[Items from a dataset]

====

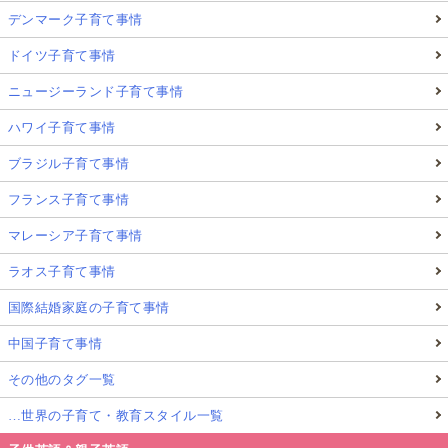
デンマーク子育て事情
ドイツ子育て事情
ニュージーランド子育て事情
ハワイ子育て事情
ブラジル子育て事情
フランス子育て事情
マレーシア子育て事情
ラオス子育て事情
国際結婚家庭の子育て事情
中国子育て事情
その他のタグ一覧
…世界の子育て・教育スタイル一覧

====

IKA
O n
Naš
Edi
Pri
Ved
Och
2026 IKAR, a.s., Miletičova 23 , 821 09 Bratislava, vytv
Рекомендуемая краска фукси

====

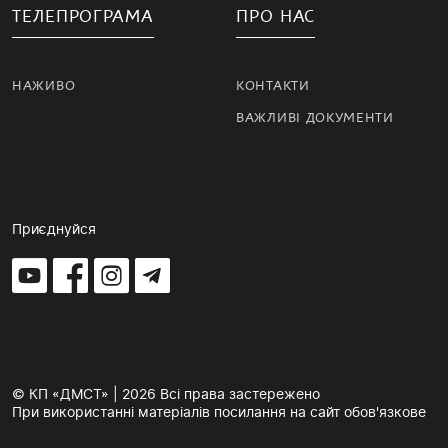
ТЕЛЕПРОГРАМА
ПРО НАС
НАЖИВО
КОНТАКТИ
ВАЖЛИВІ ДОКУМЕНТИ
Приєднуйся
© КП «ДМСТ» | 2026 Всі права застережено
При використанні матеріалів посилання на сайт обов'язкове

====

Retype only the stretch of lines above starting at the one with "2026 IKAR, a.s., Miletičova" and stopping at the one with "Рекомендуемая краска фукси", exactly as written, with both kept.

__Task answer__:
2026 IKAR, a.s., Miletičova 23 , 821 09 Bratislava, vytv
Рекомендуемая краска фукси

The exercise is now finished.